旅行や出張などで冬場に長期間自宅を空ける場合は、配管内に水を残さないための水抜きが凍結防止に有効です。寒冷地では水抜き栓が設置されている住宅もあるため、使用方法をあらかじめ確認しておくと安心です。水抜きの方法は住宅設備によって異なるため、不明な場合は管理会社や水道の専門事業者などに確認するとよいでしょう。
2.蛇口の凍結防止法
冬場の蛇口の凍結は、冷え込みが強くなる前に対策しておくことで防ぎやすくなります。水を少量流し続ける方法や、水道管を保温する方法、水抜きなどがあるため、自宅の設備や気温に合わせて選ぶことが大切です。
蛇口の水を少量流し続ける
蛇口から水を流し続ける方法は、凍結防止策の一つです。水道管の中で水が動き続けるため、止まった状態よりも凍結しにくくなります。

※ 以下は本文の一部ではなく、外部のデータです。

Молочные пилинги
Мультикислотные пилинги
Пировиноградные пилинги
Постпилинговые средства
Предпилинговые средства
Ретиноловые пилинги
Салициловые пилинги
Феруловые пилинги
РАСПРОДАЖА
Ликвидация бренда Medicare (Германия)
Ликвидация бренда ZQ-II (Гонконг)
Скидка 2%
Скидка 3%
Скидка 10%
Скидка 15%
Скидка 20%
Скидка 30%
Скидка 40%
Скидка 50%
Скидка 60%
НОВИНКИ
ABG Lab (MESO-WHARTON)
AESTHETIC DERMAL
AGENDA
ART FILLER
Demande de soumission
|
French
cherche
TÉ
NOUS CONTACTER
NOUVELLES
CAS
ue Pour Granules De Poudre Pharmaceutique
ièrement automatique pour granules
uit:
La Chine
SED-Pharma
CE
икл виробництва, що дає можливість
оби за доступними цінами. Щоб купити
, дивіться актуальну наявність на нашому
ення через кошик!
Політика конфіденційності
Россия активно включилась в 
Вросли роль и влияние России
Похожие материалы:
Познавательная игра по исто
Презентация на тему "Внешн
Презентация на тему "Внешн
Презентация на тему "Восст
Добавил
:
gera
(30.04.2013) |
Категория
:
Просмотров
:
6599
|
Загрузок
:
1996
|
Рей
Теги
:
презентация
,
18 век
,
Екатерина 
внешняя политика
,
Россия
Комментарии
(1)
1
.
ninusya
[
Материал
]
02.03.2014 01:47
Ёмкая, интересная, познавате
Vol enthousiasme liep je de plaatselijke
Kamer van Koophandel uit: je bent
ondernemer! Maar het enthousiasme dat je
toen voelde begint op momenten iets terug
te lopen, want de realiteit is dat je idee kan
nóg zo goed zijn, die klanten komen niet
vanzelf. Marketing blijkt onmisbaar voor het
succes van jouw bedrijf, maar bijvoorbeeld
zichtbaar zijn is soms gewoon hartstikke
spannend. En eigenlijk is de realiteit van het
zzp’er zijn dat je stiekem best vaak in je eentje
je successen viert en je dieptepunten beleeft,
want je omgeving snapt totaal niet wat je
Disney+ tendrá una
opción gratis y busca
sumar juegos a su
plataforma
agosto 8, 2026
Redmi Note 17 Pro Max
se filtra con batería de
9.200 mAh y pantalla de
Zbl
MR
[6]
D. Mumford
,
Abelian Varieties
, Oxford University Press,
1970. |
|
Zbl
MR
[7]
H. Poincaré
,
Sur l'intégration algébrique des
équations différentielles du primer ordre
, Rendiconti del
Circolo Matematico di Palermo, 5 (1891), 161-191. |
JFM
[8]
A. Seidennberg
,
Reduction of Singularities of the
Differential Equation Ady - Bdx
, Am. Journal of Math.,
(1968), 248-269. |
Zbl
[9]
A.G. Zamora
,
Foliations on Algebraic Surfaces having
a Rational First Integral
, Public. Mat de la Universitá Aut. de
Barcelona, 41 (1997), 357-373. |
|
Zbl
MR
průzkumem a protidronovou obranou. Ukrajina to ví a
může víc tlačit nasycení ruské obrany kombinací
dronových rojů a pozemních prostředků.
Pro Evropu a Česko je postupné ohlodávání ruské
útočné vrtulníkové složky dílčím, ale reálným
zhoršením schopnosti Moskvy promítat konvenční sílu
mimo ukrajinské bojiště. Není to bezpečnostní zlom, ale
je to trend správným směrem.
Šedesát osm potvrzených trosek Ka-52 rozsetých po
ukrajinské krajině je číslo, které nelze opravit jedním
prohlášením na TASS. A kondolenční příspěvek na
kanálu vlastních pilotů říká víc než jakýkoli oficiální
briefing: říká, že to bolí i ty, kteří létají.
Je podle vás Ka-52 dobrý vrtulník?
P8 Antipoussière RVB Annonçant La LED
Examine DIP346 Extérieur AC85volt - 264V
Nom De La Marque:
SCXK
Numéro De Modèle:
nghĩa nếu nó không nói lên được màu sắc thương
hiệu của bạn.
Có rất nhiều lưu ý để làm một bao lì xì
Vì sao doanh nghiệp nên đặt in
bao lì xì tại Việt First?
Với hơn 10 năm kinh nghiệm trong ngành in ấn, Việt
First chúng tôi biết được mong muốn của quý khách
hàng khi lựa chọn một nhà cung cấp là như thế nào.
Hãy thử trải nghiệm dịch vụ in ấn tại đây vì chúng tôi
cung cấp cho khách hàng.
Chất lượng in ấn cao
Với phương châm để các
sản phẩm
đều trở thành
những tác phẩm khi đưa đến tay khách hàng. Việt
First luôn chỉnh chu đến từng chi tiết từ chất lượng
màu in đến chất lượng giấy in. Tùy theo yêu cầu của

ただし、水滴がポタポタ落ちる程度では十分な効果が得られないことがあります。冷え込みが厳しい夜は、鉛筆の芯ほどの太さを目安に水を流し続ける方法が一般的です。流した水をバケツなどにためておけば、洗濯や掃除に再利用できます。
水を出し続ける分だけ水道料金がかかるため、長期間の対策には向いていません。冷え込みが特に強い夜など、一時的な凍結防止策として利用するとよいでしょう。
毛布や凍結防止テープで保温する
屋外に露出している蛇口や水道管は、外気の影響を受けやすいため、保温材を巻いて冷えにくくする方法があります。市販の保温チューブや凍結防止用の保温材を使えば、水道管を覆って寒さから守れます。
専用の保温材がない場合は、タオルや布などを巻き、その上からビニールなどで覆って濡れないようにする方法もあります。保温材が雨や雪で濡れると冷えやすくなるため、防水できる状態にしておくことが重要です。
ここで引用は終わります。